As seen in the charts above, the S&P 500—SPDR® S&P 500 (NYSE:SPY), NASDAQ 100—Invesco QQQ Trust (NASDAQ:QQQ), and the Russell 2000—iShares Russell 2000 ETF (NYSE:IWM) all gapped under their 50-DMAs on Monday.

Looking back in the SPY, dip buyers have prominently bought while the SPY traded near its 50-DMA. Although price failed to hold the 50-DMA in the SPY, Monday supplied a new round of buyers as the market rallied near the end of the day.

Here is the problem—if we look back at the prior dips in the indices, they were quickly followed by large green days. Current price action is flimsier with large range days paired with relatively week closing prices.

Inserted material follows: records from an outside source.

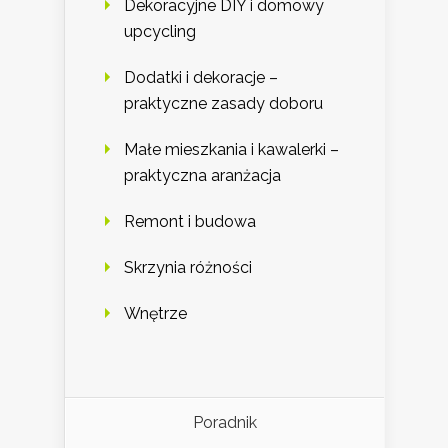
Dekoracyjne DIY i domowy
upcycling
Dodatki i dekoracje –
praktyczne zasady doboru
Małe mieszkania i kawalerki –
praktyczna aranżacja
Remont i budowa
Skrzynia różności
Wnętrze
Poradnik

With that said, on Wednesday, an FOMC Announcement will be made along with a Fed press conference. The market may be holding its breath before the meeting and waiting for clarity—or more dovish Fed talk—as a reason to rally higher.

On another note, High Yield Bonds—SPDR® Bloomberg Barclays High Yield Bond ETF (NYSE:JNK)—was showing strength through this current pullback as it has not closed underneath its 50-DMA. JNK can act as a risk on indicator as strength in this ETF shows that investors are still willing to take on risky corporate debt.

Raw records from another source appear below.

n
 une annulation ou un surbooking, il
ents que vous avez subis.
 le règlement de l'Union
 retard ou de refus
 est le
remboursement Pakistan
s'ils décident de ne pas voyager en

So, while we have a green light from the High Yield debt ETF, we need to be careful with weaker than average price action along with potentially pivotal Fed announcements on Wednesday.

ETF Summary

  • S&P 500 (SPY) Needs to hold over 436.56.
  • Russell 2000 (IWM) Resistance the 200-DMA at 219.
  • Dow (DIA) 332 next support level. 345.06 gap to fill.
  • NASDAQ (QQQ) 369.80 minor resistance.
  • KRE (Regional Banks) Sitting in support area. Needs to hold over 60.88.
  • SMH (Semiconductors) Sitting on the 50-DMA at 265.
  • IYT (Transportation) 241.25 now minor support. 250 resistance.
  • IBB (Biotechnology) 169.2 the 50-DMA.
  • XRT (Retail) 91.14 support area. Looking weaker with downward slopping 50-DMA.
  • Junk Bonds (JNK) 109.50 support.
  • IYR (Real Estate) Support range 107.80-105.24.
  • XLP (Consumer Staples) 71.35 gap to fill.
  • GLD (Gold Trust) Tested the 10-DMA at 166.57.
  • SLV (Silver) 20.52 minor support.
  • USO (US Oil Fund) 51.40 resistance.
  • TLT (iShares 20+ Year Treasuries) Interesting over 151.57
  • USD (DollarNeeds to hold over 92.89.
  • DBA (Agriculture) 18.55 gap to fill.
  • VBK (Small Cap Growth ETF) 285.74 the 50-DMA.
  • GREK (Global X MSCI Greece ETF) 27.02 main support. Failed to clear the 10-DMA at 28.35.